The means by which cancer evades the immune system is termed ‘immune escape’. Some discussed mechanisms include:
- loss of antigenicity
- loss of immunogeneicity
- immunosuppresive microenvironment (myeloid-derived suppressor cells (MDSCs) and regulatory T cells (Treg) as well as cytokines, and acidic/toxic metabolites that inhibit activity of immune cells)
How might acute infection affect these variables? How do CAR-T cells try to address this?
Or just generally, how can these be regained?
https://www.frontiersin.org/articles/10.3389/fimmu.2022.961805/full https://www.ncbi.nlm.nih.gov/pmc/articles/PMC4334715/
status: there is something interesting here, but I didn’t go into sufficient depth
6. what can cancer tell you about multicellular self-organization?

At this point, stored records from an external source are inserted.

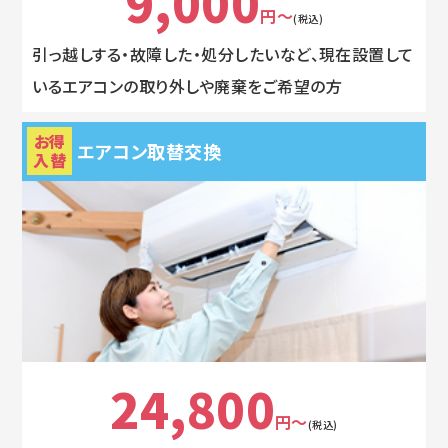
9,000
円～
(税込)
引っ越しする・故障した・処分したいなど、現在設置して
いるエアコンの取り外しや廃棄をご希望の方
お得
エアコン取替交換
入替
24,800
円～
(税込)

Mainly, that there are many ways to fail in multicellular self-organization; there seems to be parallels with societal (dys)function.
Some hallmarks of cancer cells, from an article titled “How cancer shapes evolution, and how evolution shapes cancer”: (a) having self-sufficiency in growth signals, (b) loss of sensitivity to anti-growth signals, (c) loss of sensitivity to programmed cell suicide, (d) immortality (cells can divide forever), (e) altered metabolic properties, (f) higher mutation rates, (g) ability to attract blood vessels and (h) the capacity to invade tissues and become metastatic.
Reading it inversely, this is what evolution has given multicellular organisms a means of higher level control in order to work properly. So to develop a functional tissue, you need to be able to effectively control:
(a) exposure/response to growth signals (b) anti-growth signals, (c) programmed cell suicide, (d) immortality, (e) metabolic properties, (f) determinism/predictability/standardization (g) resources/nutrients (h) specialization
Some basic characteristics of cancer that I found interesting:
- loss of density dependent inhibition
- autocrine growth stimulation
- loss of contact inhibition via cell-cell or cell-matrix contact
- defective differentiation
Rabbit-holes that I think have potential to provide insight towards this question:
- What factors affect tumor maturity? Is there a trend in their trajectory of differentiation and maturity?
- Why do cancer cells get incentivized towards dedifferentation and the EMT process?
- What are patterns of hypoxia within the tumor?
status: not thought about deeply enough
Concluding thoughts:
I am now more intrigued by 1) the role and phenomena of chronic inflammation, and 2) how to think about system/’cultural’ control of multicellular systems. Though I kind of already thought the latter was interesting; my interest in the former is particularly piqued.